Dataset entries:
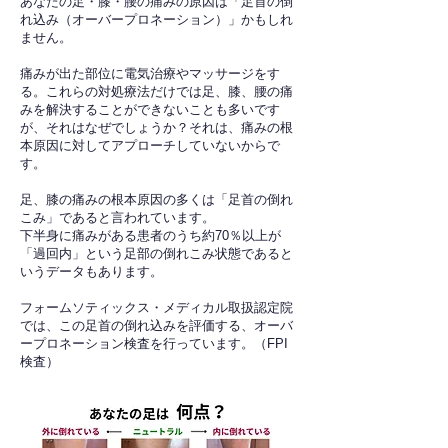
あなたの足・膝・腰の痛みの原因は「足首の倒
れ込み（オーバープロネーション）」かもしれ
ません。
痛みが出た部位に電気治療やマッサージをす
る。これらの対処療法だけでは足、膝、腰の痛
みを解決することができないことも多いです
が、それはなぜでしょうか？それは、痛みの根
本原因に対してアプローチしていないからで
す。
足、膝の痛みの根本原因の多くは「足首の倒れ
こみ」であると言われています。
下半身に痛みがある患者のうち約70％以上が
「過回内」という足部の倒れこみ状態であると
いうデータもあります。
フォームソティックス・メディカル取扱認定院
では、この足首の倒れ込みを評価する、オーバ
ープロネーション検査を行っています。（FPI
検査）​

§ **WHAT THIS TASK INVOLVES**: Reproduce all the data as it stands. The pictures are not part of the copy.

§ **EXERCISE ANSWER**:
あなたの足・膝・腰の痛みの原因は「足首の倒
れ込み（オーバープロネーション）」かもしれ
ません。
痛みが出た部位に電気治療やマッサージをす
る。これらの対処療法だけでは足、膝、腰の痛
みを解決することができないことも多いです
が、それはなぜでしょうか？それは、痛みの根
本原因に対してアプローチしていないからで
す。
足、膝の痛みの根本原因の多くは「足首の倒れ
こみ」であると言われています。
下半身に痛みがある患者のうち約70％以上が
「過回内」という足部の倒れこみ状態であると
いうデータもあります。
フォームソティックス・メディカル取扱認定院
では、この足首の倒れ込みを評価する、オーバ
ープロネーション検査を行っています。（FPI
検査）​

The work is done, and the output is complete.